(Dataset entries)
==============================
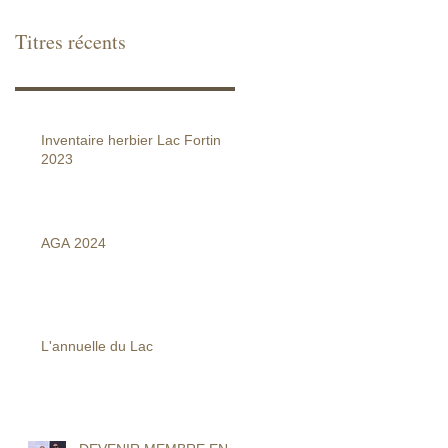
Titres récents
Inventaire herbier Lac Fortin
2023
AGA 2024
L'annuelle du Lac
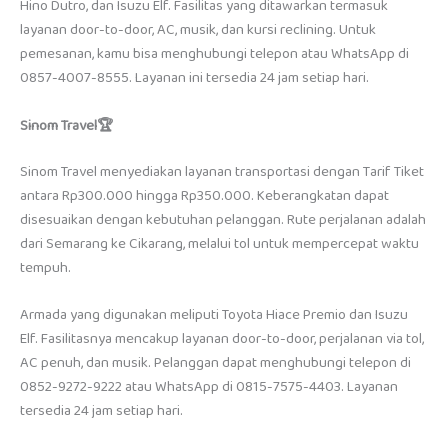
Hino Dutro, dan Isuzu Elf. Fasilitas yang ditawarkan termasuk
layanan door-to-door, AC, musik, dan kursi reclining. Untuk
pemesanan, kamu bisa menghubungi telepon atau WhatsApp di
0857-4007-8555. Layanan ini tersedia 24 jam setiap hari.
Sinom Travel🏆
Sinom Travel menyediakan layanan transportasi dengan Tarif Tiket
antara Rp300.000 hingga Rp350.000. Keberangkatan dapat
disesuaikan dengan kebutuhan pelanggan. Rute perjalanan adalah
dari Semarang ke Cikarang, melalui tol untuk mempercepat waktu
tempuh.
Armada yang digunakan meliputi Toyota Hiace Premio dan Isuzu
Elf. Fasilitasnya mencakup layanan door-to-door, perjalanan via tol,
AC penuh, dan musik. Pelanggan dapat menghubungi telepon di
0852-9272-9222 atau WhatsApp di 0815-7575-4403. Layanan
tersedia 24 jam setiap hari.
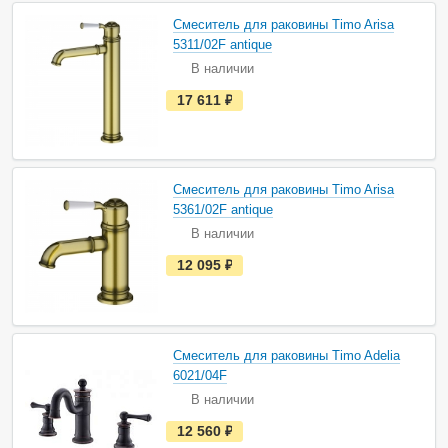
н
а
Смеситель для раковины Timo Arisa
л
и
5311/02F antique
ч
В наличии
и
и
е
17 611
руб.
с
т
ь
в
н
а
Смеситель для раковины Timo Arisa
л
и
5361/02F antique
ч
В наличии
и
и
е
12 095
руб.
с
т
ь
в
н
а
Смеситель для раковины Timo Adelia
л
и
6021/04F
ч
В наличии
и
и
е
12 560
руб.
с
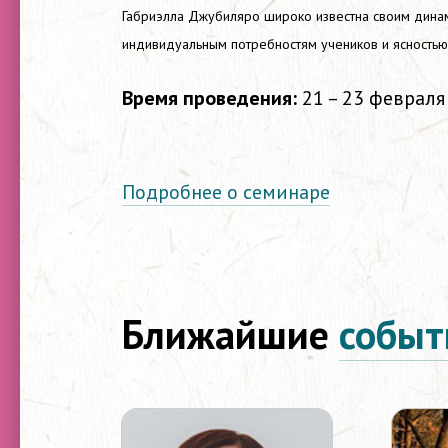
Габриэлла Джубиляро широко известна своим динам
индивидуальным потребностям учеников и ясностью
Время проведения:
21 – 23 февраля
Подробнее о семинаре
Ближайшие
событ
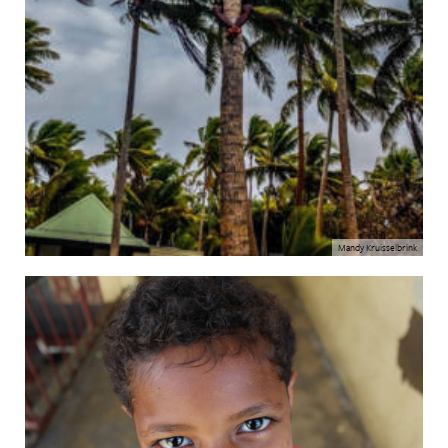
Mandy Kruisselbrink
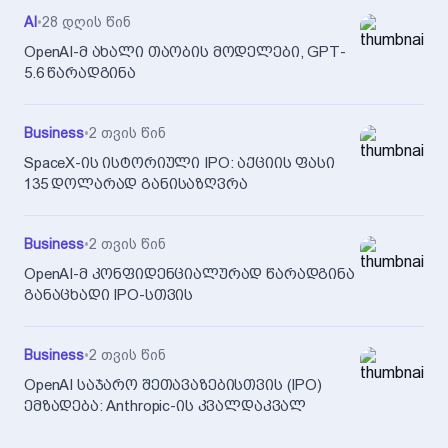
AI
•
28 დღის წინ
OpenAI-მ ახალი თაობის მოდელები, GPT-
5.6 წარადგინა
Business
•
2 თვის წინ
SpaceX-ის ისტორიული IPO: აქციის ფასი
135 დოლარად განისაზღვრა
Business
•
2 თვის წინ
OpenAI-მ კონფიდენციალურად წარადგინა
განაცხადი IPO-სთვის
Business
•
2 თვის წინ
OpenAI საჯარო შეთავაზებისთვის (IPO)
ემზადება: Anthropic-ის კვალდაკვალ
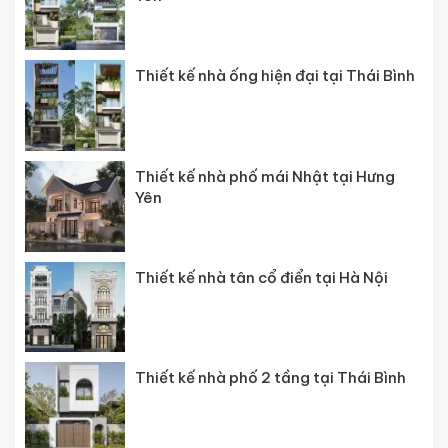
Thiết kế nhà ống hiện đại tại Thái Bình
Thiết kế nhà phố mái Nhật tại Hưng
Yên
Thiết kế nhà tân cổ điển tại Hà Nội
Thiết kế nhà phố 2 tầng tại Thái Bình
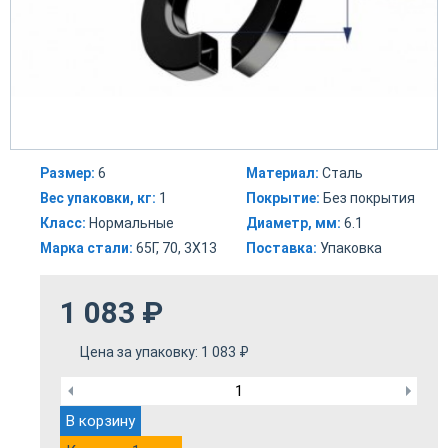
Размер:
6
Материал:
Сталь
Вес упаковки, кг:
1
Покрытие:
Без покрытия
Класс:
Нормальные
Диаметр, мм:
6.1
Марка стали:
65Г, 70, 3Х13
Поставка:
Упаковка
1 083
₽
Цена за упаковку:
1 083
₽
В корзину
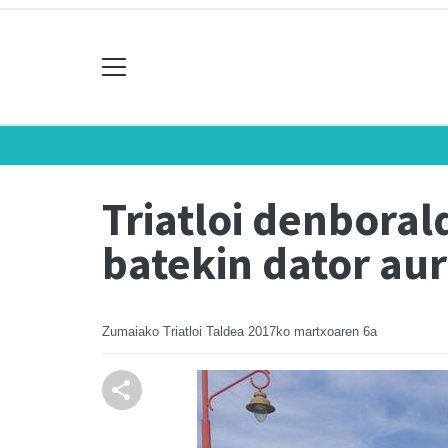
Triatloi denboral
batekin dator au
Zumaiako Triatloi Taldea
2017ko martxoaren 6a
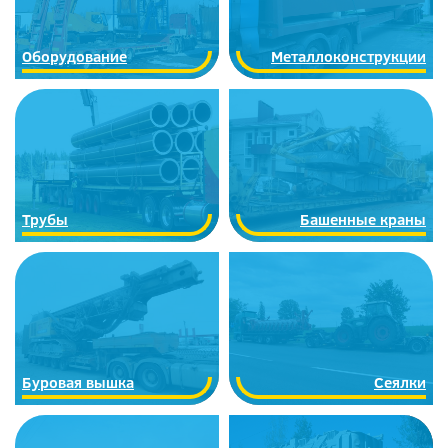
Оборудование
Металлоконструкции
Трубы
Башенные краны
Буровая вышка
Сеялки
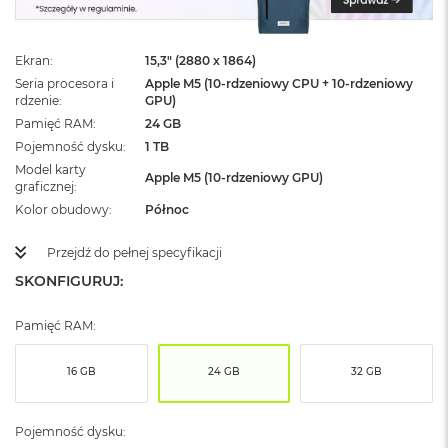
ż
ó
ł
Ekran
15,3" (2880 x 1864)
t
y
Seria procesora i
Apple M5 (10-rdzeniowy CPU + 10-rdzeniowy
rdzenie
GPU)
M
Pamięć RAM
24 GB
a
Pojemność dysku
1 TB
c
Model karty
B
Apple M5 (10-rdzeniowy GPU)
graficznej
o
o
Kolor obudowy
Północ
k
N
Przejdź do pełnej specyfikacji
e
SKONFIGURUJ:
o
S
u
Pamięć RAM:
b
t
e
16 GB
24 GB
32 GB
l
n
y
Pojemność dysku:
R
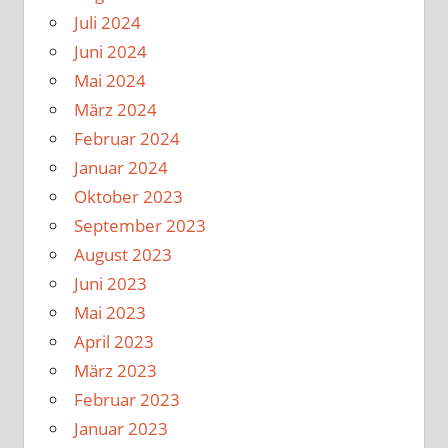
Juli 2024
Juni 2024
Mai 2024
März 2024
Februar 2024
Januar 2024
Oktober 2023
September 2023
August 2023
Juni 2023
Mai 2023
April 2023
März 2023
Februar 2023
Januar 2023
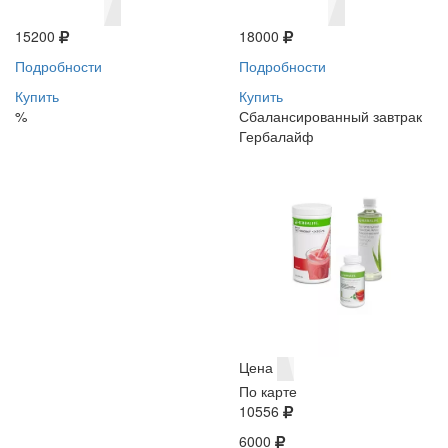
15200
18000
Подробности
Подробности
Купить
Купить
%
Сбалансированный завтрак
Гербалайф
Цена
По карте
10556
6000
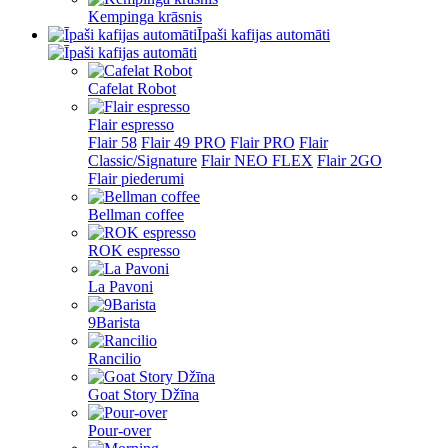
Kempinga krāsnis
Īpaši kafijas automāti
Cafelat Robot
Flair espresso
Flair 58
Flair 49 PRO
Flair PRO
Flair
Classic/Signature
Flair NEO FLEX
Flair 2GO
Flair piederumi
Bellman coffee
ROK espresso
La Pavoni
9Barista
Rancilio
Goat Story Džīna
Pour-over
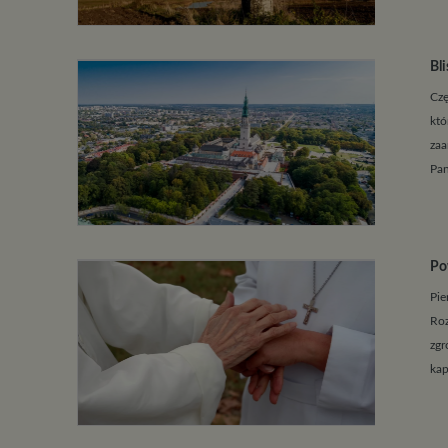
Bl
Czę
któ
zaa
Pan
Po
Pie
Roz
zgr
kap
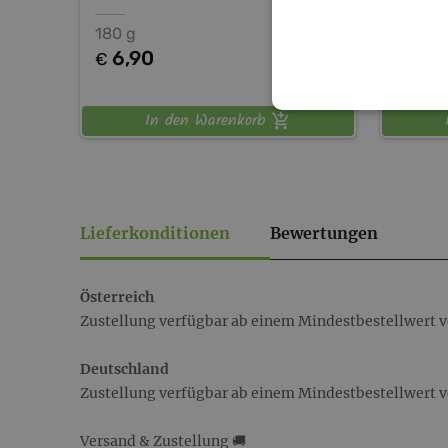
180 g
3,70 k
6,90
119,
€
€
In den Warenkorb
Lieferkonditionen
Bewertungen
Österreich
Zustellung verfügbar ab einem Mindestbestellwert v
Deutschland
Zustellung verfügbar ab einem Mindestbestellwert v
Versand & Zustellung 🚚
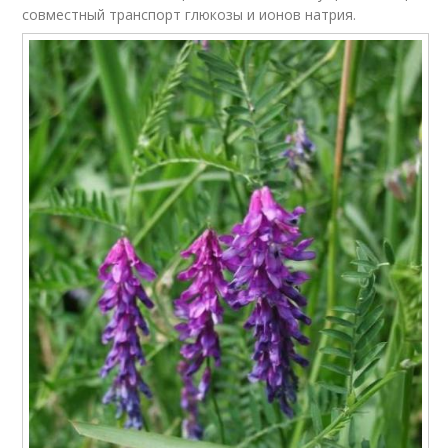
совместный транспорт глюкозы и ионов натрия.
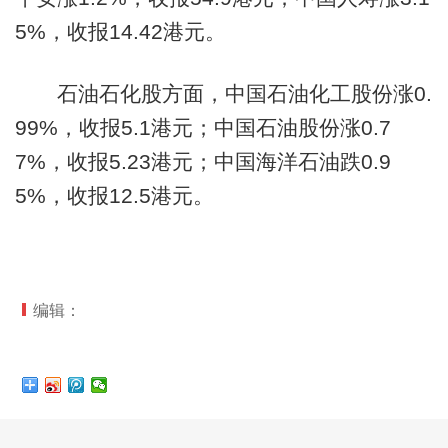
5%，收报14.42港元。
石油石化股方面，中国石油化工股份涨0.
99%，收报5.1港元；中国石油股份涨0.7
7%，收报5.23港元；中国海洋石油跌0.9
5%，收报12.5港元。
编辑：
==============================
#### WHAT TO DO
Whenever the word "Travel" shows up in a line of the entries above, copy that line.

#### RESPONSE
Sinom Travel🏆
Sinom Travel menyediakan layanan transportasi dengan Tarif Tiket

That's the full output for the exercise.